Obama arrive. Avec, dans son sillage, des espoirs démesurés et la conviction que, désormais, tout est de nouveau possible. De quoi nous donner une féroce envie de redécouvrir «l'Amérique». Six journalistes de La Presse ont fouillé dans leurs souvenirs, parfois récents, parfois lointains. Ils partagent avec nous leurs moments de grâce à l'endroit d'un pays qui se trouve, une fois de plus, à un carrefour.

Il avait peut-être mon âge. Vingt-quatre, vingt-cinq ans. Grand, gros surtout, le regard absent, fixant le néant, pratiquement soudé à son siège, les bras lourds posés sur une énorme chaîne stéréo.

 

Il est monté à bord quelque part au Mississippi et n'a pas bougé d'un poil, ni en Alabama ni au Tennessee, avant de descendre dans le Kentucky. On ne s'est pas adressé la moindre parole.
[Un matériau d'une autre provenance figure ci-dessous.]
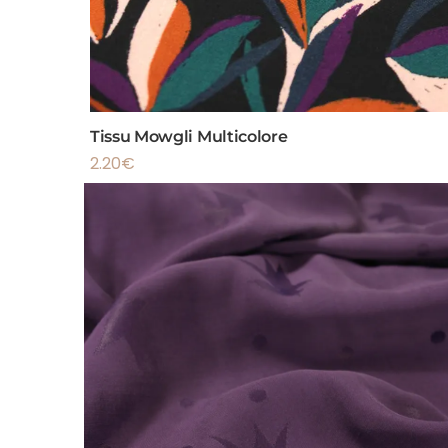
Tissu Mowgli Multicolore
2.20
€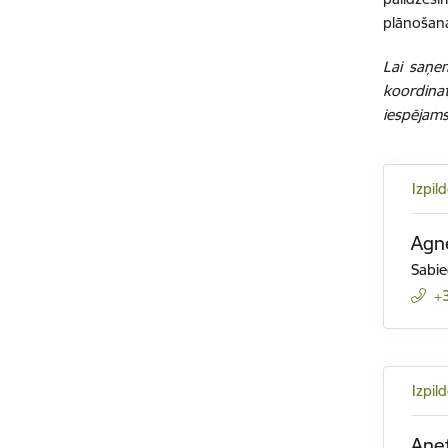
plānošana
Lai saņem
koordina
iespējams 
Izpil
Agn
Sabie
+
Izpil
Ane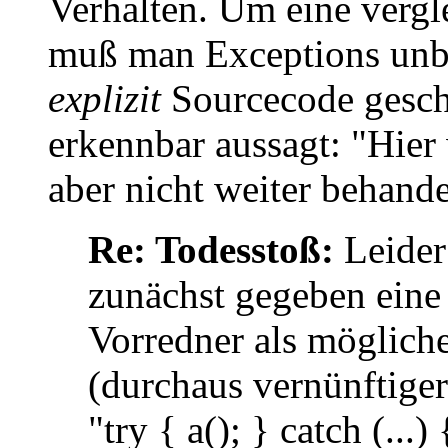
Verhalten. Um eine vergle
muß man Exceptions unb
explizit
Sourcecode geschr
erkennbar aussagt: "Hier
aber nicht weiter behande
Re: Todesstoß:
Leider 
zunächst gegeben eine
Vorredner als möglich
(durchaus vernünftiger
"try { a(); } catch (..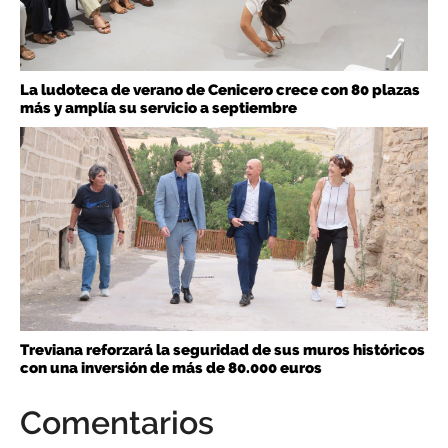
La ludoteca de verano de Cenicero crece con 80 plazas
más y amplía su servicio a septiembre
Treviana reforzará la seguridad de sus muros históricos
con una inversión de más de 80.000 euros
Comentarios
C'était il y a 10 ans. Je me suis revu, récemment, coincé à l'arrière de cet autobus, entre la vitre bringuebalante du vieux Greyhound et le ghetto blaster surdimensionné de ce jeune Noir impassible, respirant les émanations pestilentielles des toilettes en découvrant les bidonvilles de la Bible Belt.

Le 4 novembre dernier, j'étais à Grant Park, à Chicago. Avec un ami journaliste qui était aussi à mes côtés, jadis, dans cet autobus poussiéreux du sud des États-Unis. Deux vieilles dames noires venaient de s'effondrer en larmes devant moi en apprenant que Barack Obama avait remporté l'élection présidentielle. J'ai repensé à ce grand garçon nonchalant, au regard triste. Qu'aurait-il dit à l'époque si je lui avais annoncé que dans 10 ans, un Noir serait président des États-Unis?

L'Amérique que j'aime se trouve sur la route qui mène partout et nulle part. Vers des pôles austères aux ciels inquiets et vers d'improbables destins.

C'est l'Amérique de ce voyage retour, de la Louisiane à Montréal. Quelque 50 heures d'un trajet ininterrompu - sinon par une sieste à même le sol de la gare de New York -, à observer le va-et-vient des passagers et à glaner des tranches de la vie quotidienne à travers la vitre sale d'un autobus nauséabond. À côté d'un garçon stoïque qui fixe peut-être aujourd'hui autre chose que le néant.